Transcribed page contents

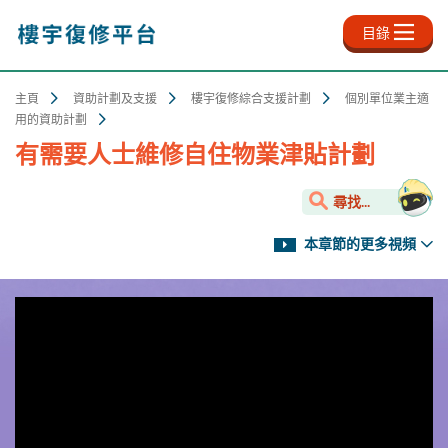
跳
至
目錄
主
內
容
主頁
資助計劃及支援
樓宇復修綜合支援計劃
個別單位業主適
用的資助計劃
有需要人士維修自住物業津貼計劃
尋找...
本章節的更多視頻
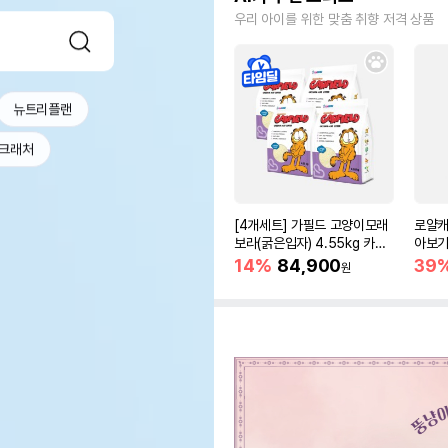
우리 아이를 위한 맞춤 취향 저격 상품
뉴트리플랜
크래처
[4개세트] 가필드 고양이모래
로얄캐
보라(굵은입자) 4.55kg 카사
아보기(
바모래
14%
84,900
39
원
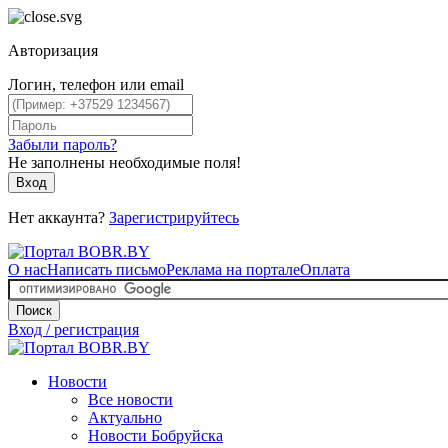
Авторизация
Логин, телефон или email
Забыли пароль?
Не заполнены необходимые поля!
Вход
Нет аккаунта?
Зарегистрируйтесь
О нас
Написать письмо
Реклама на портале
Оплата
Поиск
Вход / регистрация
Новости
Все новости
Актуально
Новости Бобруйска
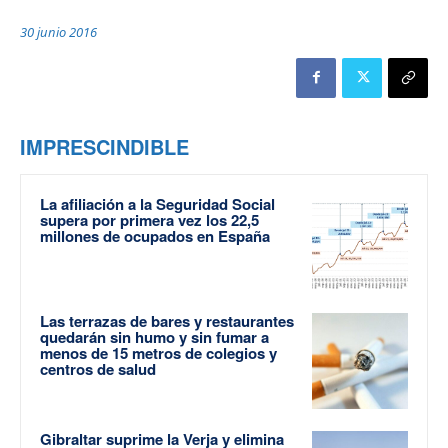
30 junio 2016
IMPRESCINDIBLE
La afiliación a la Seguridad Social
supera por primera vez los 22,5
millones de ocupados en España
Las terrazas de bares y restaurantes
quedarán sin humo y sin fumar a
menos de 15 metros de colegios y
centros de salud
Gibraltar suprime la Verja y elimina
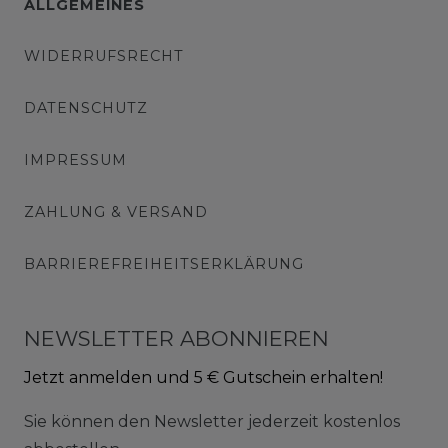
ALLGEMEINES
WIDERRUFSRECHT
DATENSCHUTZ
IMPRESSUM
ZAHLUNG & VERSAND
BARRIEREFREIHEITSERKLÄRUNG
NEWSLETTER ABONNIEREN
Jetzt anmelden und 5 € Gutschein erhalten!
Sie können den Newsletter jederzeit kostenlos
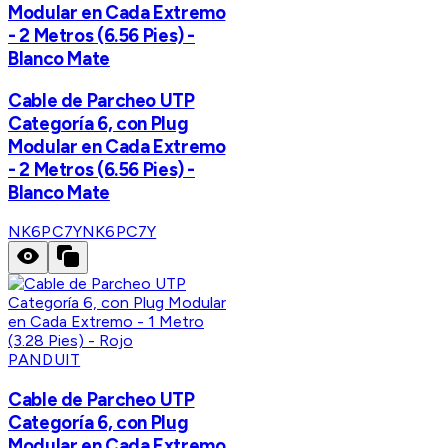
Modular en Cada Extremo
- 2 Metros (6.56 Pies) -
Blanco Mate
Cable de Parcheo UTP
Categoría 6, con Plug
Modular en Cada Extremo
- 2 Metros (6.56 Pies) -
Blanco Mate
NK6PC7Y
NK6PC7Y
PANDUIT
Cable de Parcheo UTP
Categoría 6, con Plug
Modular en Cada Extremo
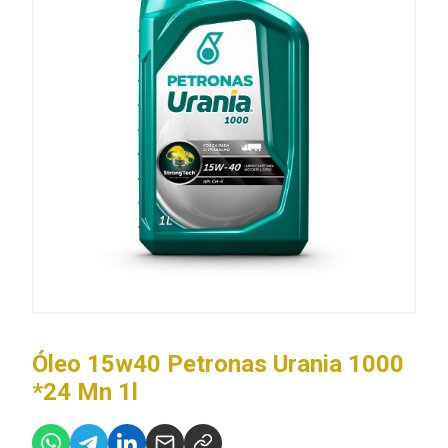
Óleo 15w40 Petronas Urania 1000
*24 Mn 1l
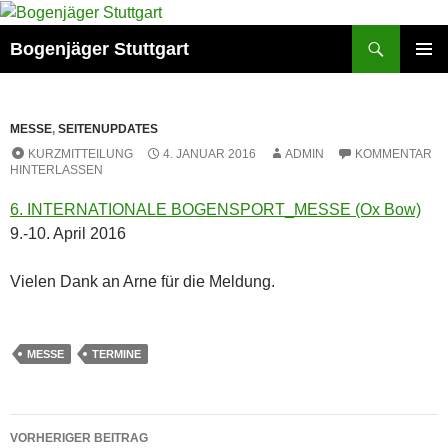
Zum
Inhalt
Suchen
Bogenjäger Stuttgart
springen
PRIMÄR
MENÜ
MESSE
,
SEITENUPDATES
KURZMITTEILUNG
4. JANUAR 2016
ADMIN
KOMMENTAR
HINTERLASSEN
6. INTERNATIONALE BOGENSPORT_MESSE (Ox Bow)
9.-10. April 2016
Vielen Dank an Arne für die Meldung.
MESSE
TERMINE
Beitragsnavigation
VORHERIGER BEITRAG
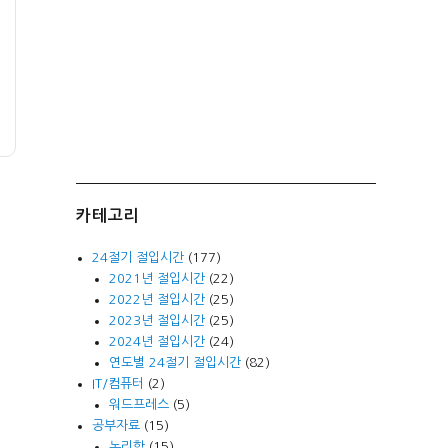
카테고리
24절기 절입시간
(177)
2021년 절입시간
(22)
2022년 절입시간
(25)
2023년 절입시간
(25)
2024년 절입시간
(24)
연도별 24절기 절입시간
(82)
IT/컴퓨터
(2)
워드프레스
(5)
공부자료
(15)
논리학
(15)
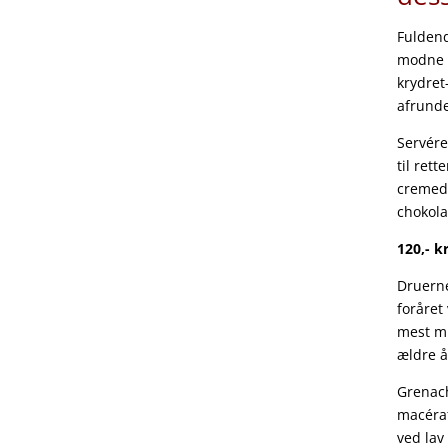
Fuldend
modne b
krydret
afrunde
Servére
til rett
cremed
chokola
120,- kr
Druerne
foråret
mest mu
ældre å
Grenach
macérat
ved lav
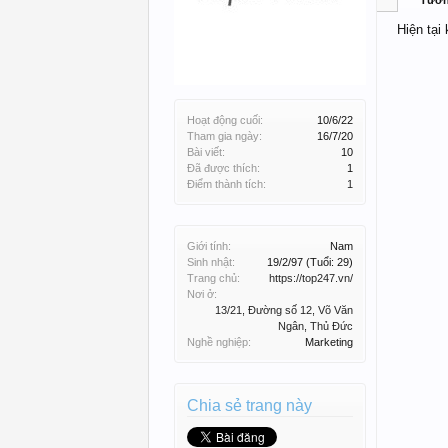
Tườ
Hiện tại
Hoạt động cuối:
10/6/22
Tham gia ngày:
16/7/20
Bài viết:
10
Đã được thích:
1
Điểm thành tích:
1
Giới tính:
Nam
Sinh nhật:
19/2/97
(Tuổi: 29)
Trang chủ:
https://top247.vn/
Nơi ở:
13/21, Đường số 12, Võ Văn
Ngân, Thủ Đức
Nghề nghiệp:
Marketing
Chia sẻ trang này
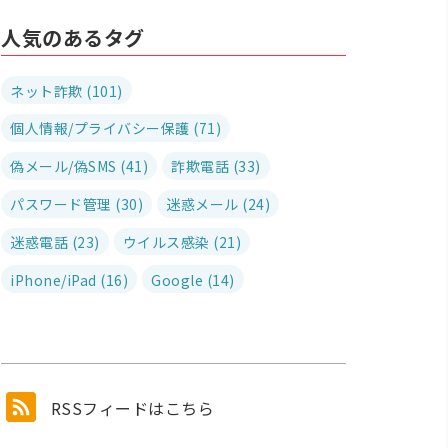
人気のあるタグ
ネット詐欺 (101)
個人情報/プライバシー保護 (71)
偽メール/偽SMS (41)
詐欺電話 (33)
パスワード管理 (30)
迷惑メール (24)
迷惑電話 (23)
ウイルス感染 (21)
iPhone/iPad (16)
Google (14)
RSSフィードはこちら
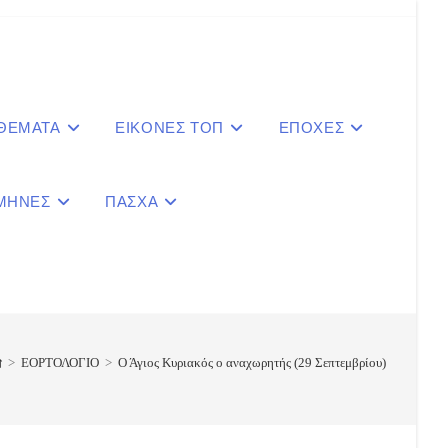
 ΘΕΜΑΤΑ
ΕΙΚΟΝΕΣ ΤΟΠ
ΕΠΟΧΕΣ
ΜΗΝΕΣ
ΠΑΣΧΑ
le
ite
>
ΕΟΡΤΟΛΟΓΙΟ
>
Ο Άγιος Κυριακός ο αναχωρητής (29 Σεπτεμβρίου)
ch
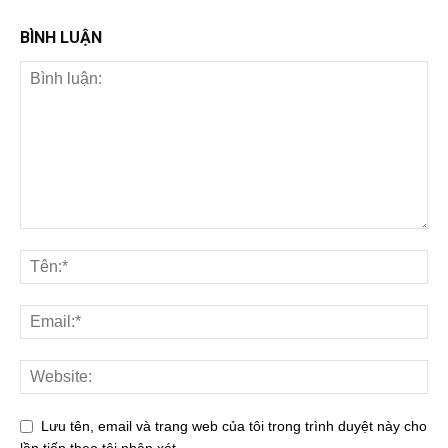
BÌNH LUẬN
Lưu tên, email và trang web của tôi trong trình duyệt này cho
lần tiếp theo tôi nhận xét.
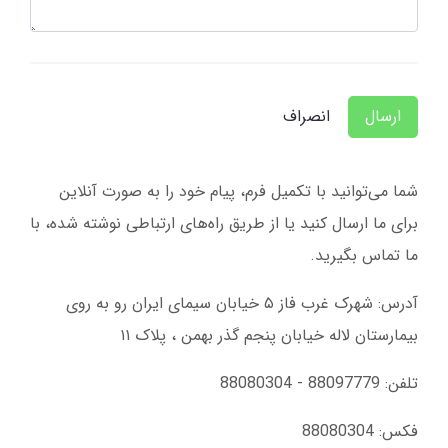
ارسال
انصراف
شما می‌توانید با تکمیل فرم، پیام خود را به صورت آنلاین
برای ما ارسال کنید یا از طریق راه‌های ارتباطی نوشته شده، با
ما تماس بگیرید.
آدرس: شهرک غرب فاز ۵ خیابان سیمای ایران رو به روی
بیمارستان لاله خیابان پنجم گذر بهمن ، پلاک ۱۱
تلفن: 88097779 - 88080304
فکس: 88080304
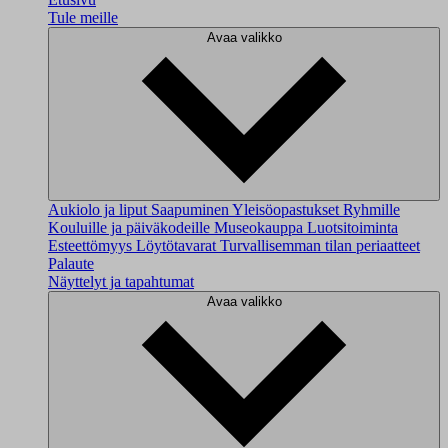
Tule meille
Avaa valikko
Aukiolo ja liput
Saapuminen
Yleisöopastukset
Ryhmille
Kouluille ja päiväkodeille
Museokauppa
Luotsitoiminta
Esteettömyys
Löytötavarat
Turvallisemman tilan periaatteet
Palaute
Näyttelyt ja tapahtumat
Avaa valikko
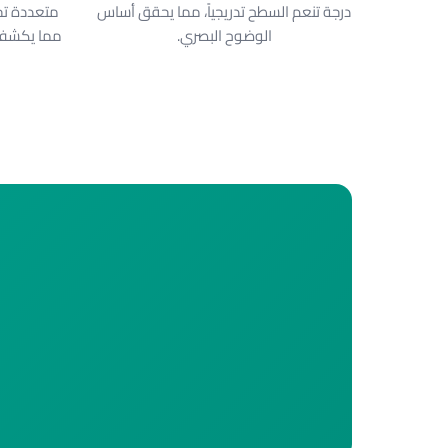
درجة تنعم السطح تدريجياً، مما يحقق أساس
متعددة تح
الوضوح البصري.
مما يكشف 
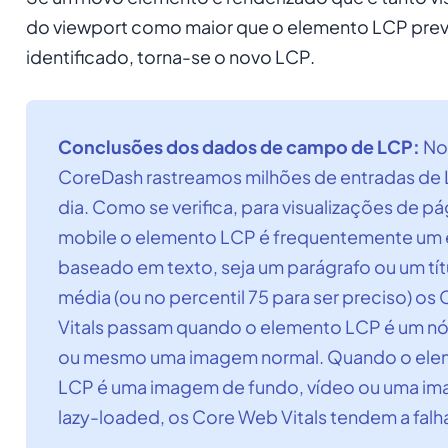
do viewport como maior que o elemento LCP pre
identificado, torna-se o novo LCP.
Conclusões dos dados de campo de LCP:
No
CoreDash rastreamos milhões de entradas de
dia. Como se verifica, para visualizações de pá
mobile o elemento LCP é frequentemente um
baseado em texto, seja um parágrafo ou um tít
média (ou no percentil 75 para ser preciso) o
Vitals passam quando o elemento LCP é um nó
ou mesmo uma imagem normal. Quando o ele
LCP é uma imagem de fundo, vídeo ou uma i
lazy-loaded, os Core Web Vitals tendem a falha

Your task: Exactly as written above, print every record, and keep the pictures out.

Exercise result:
跳
至
目錄
主
內
容
主頁
資助計劃及支援
樓宇復修綜合支援計劃
個別單位業主適
用的資助計劃
有需要人士維修自住物業津貼計劃
尋找...
本章節的更多視頻
우리 아이를 위한 맞춤 취향 저격 상품
뉴트리플랜
크래처
[4개세트] 가필드 고양이모래
로얄캐
보라(굵은입자) 4.55kg 카사
아보기(
바모래
14%
84,900
39
원
Авторизация
Логин, телефон или email
Забыли пароль?
Не заполнены необходимые поля!
Вход
Нет аккаунта?
Зарегистрируйтесь
О нас
Написать письмо
Реклама на портале
Оплата
Поиск
Вход / регистрация
Новости
Все новости
Актуально
Новости Бобруйска
30 junio 2016
IMPRESCINDIBLE
La afiliación a la Seguridad Social
supera por primera vez los 22,5
millones de ocupados en España
Las terrazas de bares y restaurantes
quedarán sin humo y sin fumar a
menos de 15 metros de colegios y
centros de salud
Gibraltar suprime la Verja y elimina
ALLGEMEINES
WIDERRUFSRECHT
DATENSCHUTZ
IMPRESSUM
ZAHLUNG & VERSAND
BARRIEREFREIHEITSERKLÄRUNG
NEWSLETTER ABONNIEREN
Jetzt anmelden und 5 € Gutschein erhalten!
Sie können den Newsletter jederzeit kostenlos
Modular en Cada Extremo
- 2 Metros (6.56 Pies) -
Blanco Mate
Cable de Parcheo UTP
Categoría 6, con Plug
Modular en Cada Extremo
- 2 Metros (6.56 Pies) -
Blanco Mate
NK6PC7Y
NK6PC7Y
PANDUIT
Cable de Parcheo UTP
Categoría 6, con Plug
Modular en Cada Extremo
Óleo 15w40 Petronas Urania 1000
*24 Mn 1l
Zum
Inhalt
Suchen
Bogenjäger Stuttgart
springen
PRIMÄR
MENÜ
MESSE
,
SEITENUPDATES
KURZMITTEILUNG
4. JANUAR 2016
ADMIN
KOMMENTAR
HINTERLASSEN
6. INTERNATIONALE BOGENSPORT_MESSE (Ox Bow)
9.-10. April 2016
Vielen Dank an Arne für die Meldung.
MESSE
TERMINE
Beitragsnavigation
VORHERIGER BEITRAG
카테고리
24절기 절입시간
(177)
2021년 절입시간
(22)
2022년 절입시간
(25)
2023년 절입시간
(25)
2024년 절입시간
(24)
연도별 24절기 절입시간
(82)
IT/컴퓨터
(2)
워드프레스
(5)
공부자료
(15)
논리학
(15)
Fuldend
modne b
krydret
afrunde
Servére
til rett
cremed
chokola
120,- kr
Druerne
foråret
mest mu
ældre å
Grenach
macérat
ved lav
Tườ
Hiện tại
Hoạt động cuối:
10/6/22
Tham gia ngày:
16/7/20
Bài viết:
10
Đã được thích:
1
Điểm thành tích:
1
Giới tính:
Nam
Sinh nhật:
19/2/97
(Tuổi: 29)
Trang chủ:
https://top247.vn/
Nơi ở:
13/21, Đường số 12, Võ Văn
Ngân, Thủ Đức
Nghề nghiệp:
Marketing
Chia sẻ trang này
人気のあるタグ
ネット詐欺 (101)
個人情報/プライバシー保護 (71)
偽メール/偽SMS (41)
詐欺電話 (33)
パスワード管理 (30)
迷惑メール (24)
迷惑電話 (23)
ウイルス感染 (21)
iPhone/iPad (16)
Google (14)
RSSフィードはこちら
 ΘΕΜΑΤΑ
ΕΙΚΟΝΕΣ ΤΟΠ
ΕΠΟΧΕΣ
ΜΗΝΕΣ
ΠΑΣΧΑ
le
ite
>
ΕΟΡΤΟΛΟΓΙΟ
>
Ο Άγιος Κυριακός ο αναχωρητής (29 Σεπτεμβρίου)
ch
BÌNH LUẬN
Lưu tên, email và trang web của tôi trong trình duyệt này cho
lần tiếp theo tôi nhận xét.
ارسال
انصراف
شما می‌توانید با تکمیل فرم، پیام خود را به صورت آنلاین
برای ما ارسال کنید یا از طریق راه‌های ارتباطی نوشته شده، با
ما تماس بگیرید.
آدرس: شهرک غرب فاز ۵ خیابان سیمای ایران رو به روی
بیمارستان لاله خیابان پنجم گذر بهمن ، پلاک ۱۱
تلفن: 88097779 - 88080304
فکس: 88080304
Tule meille
Avaa valikko
Aukiolo ja liput
Saapuminen
Yleisöopastukset
Ryhmille
Kouluille ja päiväkodeille
Museokauppa
Luotsitoiminta
Esteettömyys
Löytötavarat
Turvallisemman tilan periaatteet
Palaute
Näyttelyt ja tapahtumat
Avaa valikko
درجة تنعم السطح تدريجياً، مما يحقق أساس
متعددة تح
الوضوح البصري.
مما يكشف 
do viewport como maior que o elemento LCP pre
identificado, torna-se o novo LCP.
Conclusões dos dados de campo de LCP:
No
CoreDash rastreamos milhões de entradas de
dia. Como se verifica, para visualizações de pá
mobile o elemento LCP é frequentemente um
baseado em texto, seja um parágrafo ou um tít
média (ou no percentil 75 para ser preciso) o
Vitals passam quando o elemento LCP é um nó
ou mesmo uma imagem normal. Quando o ele
LCP é uma imagem de fundo, vídeo ou uma i
lazy-loaded, os Core Web Vitals tendem a falha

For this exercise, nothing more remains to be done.